Will you restate verbatim the lines running from the line with "ức Fed kêu gọi tăng lãi suất" to the end of the data, leaving out everything else?

**EXERCISE MATERIALS**
-.-.-

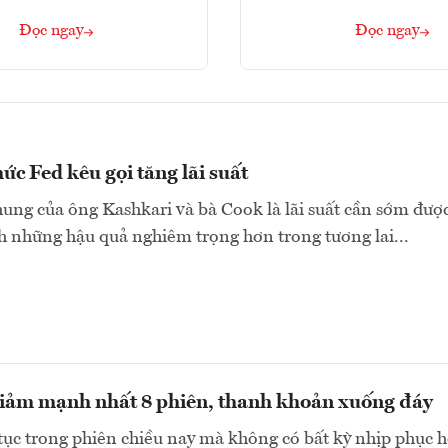
Đọc ngay
Đọc ngay
ức Fed kêu gọi tăng lãi suất
ng của ông Kashkari và bà Cook là lãi suất cần sớm đượ
h những hậu quả nghiêm trọng hơn trong tương lai...
iảm mạnh nhất 8 phiên, thanh khoản xuống đáy
tục trong phiên chiều nay mà không có bất kỳ nhịp phục h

-.-.-

**ANSWER FOR THIS EXERCISE**
ức Fed kêu gọi tăng lãi suất
ng của ông Kashkari và bà Cook là lãi suất cần sớm đượ
h những hậu quả nghiêm trọng hơn trong tương lai...
iảm mạnh nhất 8 phiên, thanh khoản xuống đáy
tục trong phiên chiều nay mà không có bất kỳ nhịp phục h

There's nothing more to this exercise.